Widzisz, ja generalnie nie straciłem jeszcze wiary. Póki co po prostu WĄTPIĘ, że mój ideał ze snów naprawdę istnieje. Jak czasem tak posłucham niektórych kobiet w telewizji, na ulicy - zaczynam się zastanawiać czy pasuję do tego świata ; p To takie nieustanne błądzenie pośród ludzi, których nienawidzę, udając człowieka, którym nie jestem... ; )

Dnia 24.05.2010 o 00:21, Dann napisał:

Pomyślałem teraz o tzw. Dementorach z Harrego Pottera. Takie istoty, które wysysają z
istot żywych wszystko co w nich dobre i szczęśliwe.


Dementorzy są odzwierciedleniem zwyczajnych ludzi, których mijamy na co dzień. Na których się zawodzimy. Fikcja literacka, która stała się realiami... hmmm...

>Właśnie w takich sytuacjach, aby je pokonać, należy skupić się na czymś pozytywnym (np. jakimś >wspomnieniu), na czymś co sprawi nam radość i przywróci nadzieję. Prawdziwy test wiary.

Dnia 24.05.2010 o 00:21, Dann napisał:

Wiem że to nie łatwe, ale wiem też że działa. ;-)


Nie chodzi o to, że jestem pesymistą, nihilistą i Bóg wie kim jeszcze. Po prostu nie potrafię czasem zaakceptować mentalności ówczesnych ludzi. A samo skupianie się na przyjemnościach i słodyczach wcale nie zmienia tego co ujrzę po podniesieniu powiek ; )

Dnia 24.05.2010 o 00:21, Dann napisał:

Uciekać od marzeń ? Dlaczego ktokolwiek miałby robić coś tak głupiego ?
Zresztą jak to musiałeś ? ... Nie wiedzieć dlaczego, ale przyszedł mi do głowy pewien
cytat.


To wbrew pozorom nie jest wcale takie głupie. Po prostu wyzwala z Ciebie tego ukrytego marzyciela i stajesz się stopniowo realistą. Nie mówię, że chce go całkowicie wypaczyć - on będzie tkwił gdzieś w głębi duszy, czekając na odkrycie. Ale wieczne rozckliwianie i pobudzanie się gasnącym płomieniem nadziei do niczego nie prowadzi.
Ot takie przykrycie prawdziwej osobowości, jakie nosi wielu z nas :-)

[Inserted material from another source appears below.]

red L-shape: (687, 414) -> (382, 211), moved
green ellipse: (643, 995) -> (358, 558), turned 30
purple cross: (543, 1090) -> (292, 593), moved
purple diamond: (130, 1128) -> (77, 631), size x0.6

>[...] A co mi tam, sobie poczytam. ;-) Cytat niejakiego Nicolasa Cage''a brzmiał jakoś tak:

Dnia 24.05.2010 o 00:21, Dann napisał:

Nie rezygnujmy z tego co naprawdę piękne i wartościowe tylko dlatego, że nie jesteśmy
tego pewni.


Cytat niewątpliwie bardzo ładny i adekwatny do owej sytuacji. Ja też miałem okazję dosyć niedawno (w piątek) wracać sobie późną nocą do domu, po koncercie. Specjalnie poszedłem dłuższą drogą, aby przejść się delikatnie oświetloną alejką pośród domków jednorodzinnych. Idąc jednak, w ogóle nie zwracałem uwagę na podłoże. Mój wzrok skierowany był do góry - w niebo i błyszczące na nim gwiazdy. Jakie słowa przyszły mi wtedy do głowy?
"Przebudzenie powoduje ból, jeśli nie jest prawdą, to czego najbardziej pragnę."
A przyszły dlatego, iż uwielbiam rozmyślać i tonąć w słodkich marzeniach podczas takich przechadzek ; )

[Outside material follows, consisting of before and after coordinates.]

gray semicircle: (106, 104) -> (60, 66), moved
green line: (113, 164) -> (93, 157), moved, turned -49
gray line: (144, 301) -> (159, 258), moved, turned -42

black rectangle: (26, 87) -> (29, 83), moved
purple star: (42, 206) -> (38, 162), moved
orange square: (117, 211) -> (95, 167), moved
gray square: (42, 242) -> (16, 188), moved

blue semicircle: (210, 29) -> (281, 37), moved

Dnia 24.05.2010 o 00:21, Dann napisał:

Co nie oznacza, że i my też musimy stawać się częścią tych "smutnych realiów". Pewien
pisarz ujął to tak: "Wtedy zrozumieli, że idealny świat jest podróżą, nie miejscem."
Ja bym dodał: podróżą w poszukiwaniu marzeń, nadziei oraz wiary.


A propos podróży, nadziei i życia - przypomniało mi się coś takiego (mogłem zrobić jakiś malutki błąd, ale sens jest ten sam)
"Życie każdego z nas jest historią o podróży poprzez lęk w stronę nadziei. Opowieścią o wyborze pomiędzy przeszłością, której nie chce się pamiętać, a przyszłością, której nie można przewidzieć".

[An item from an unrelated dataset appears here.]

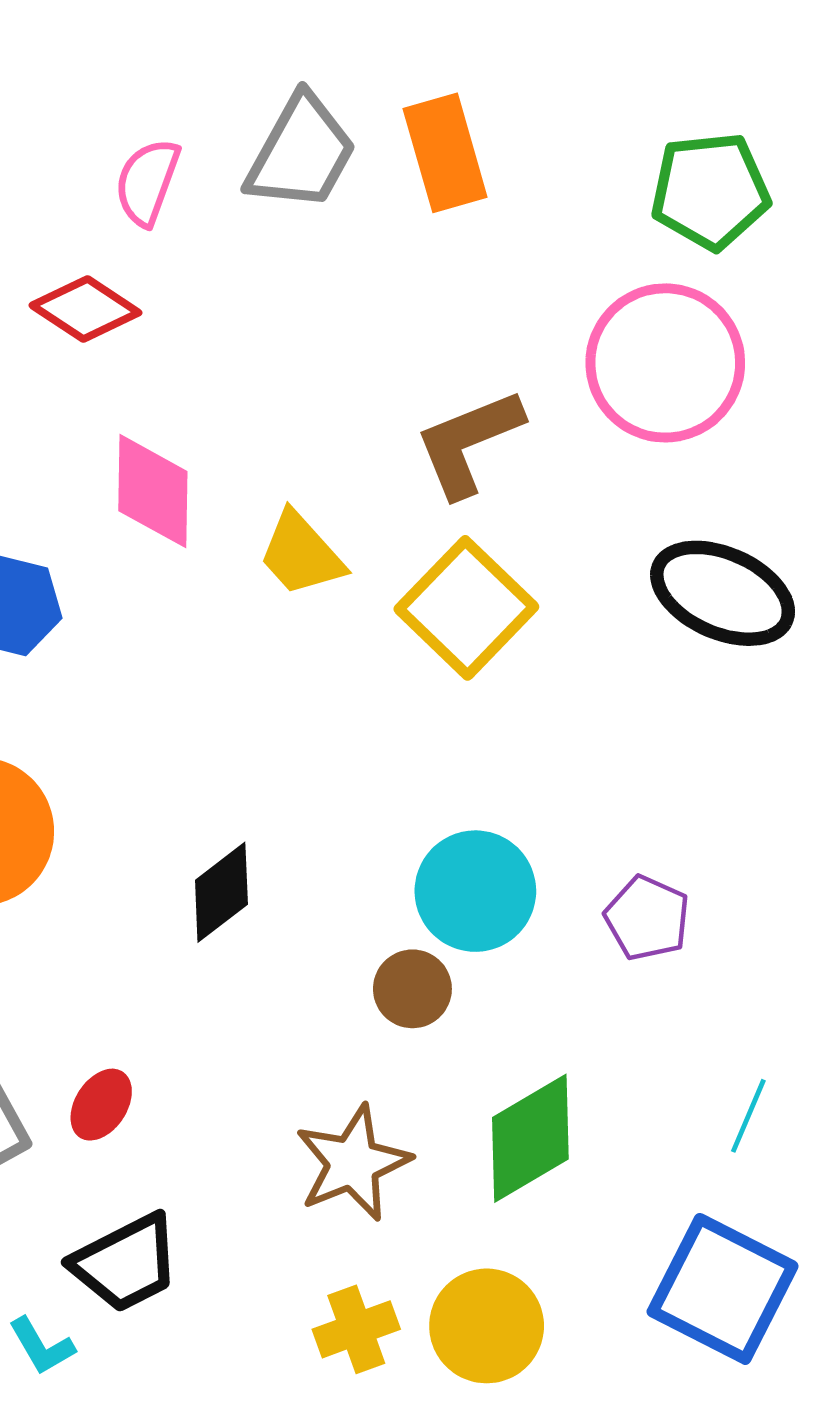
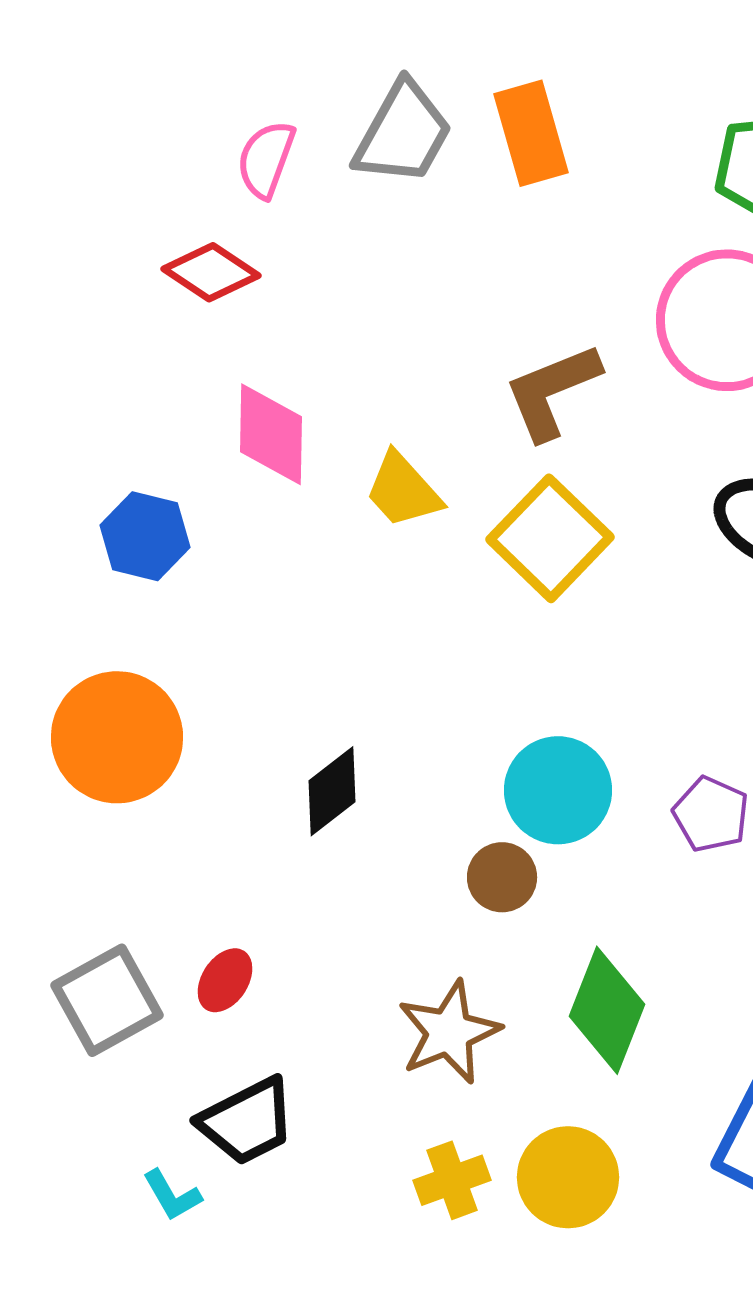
green diamond: (530, 1138) -> (607, 1010), turned -38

A czemu musimy się stawać ich częścią? Wszystko na tym świecie w pewien sposób jest ze sobą połączone. Myślę, że to wystarczający powód. :)

Udostępnij ten post


Link to postu
Udostępnij na innych stronach

Byłem na weselu. Pani Młoda pięknie wyglądała *_*.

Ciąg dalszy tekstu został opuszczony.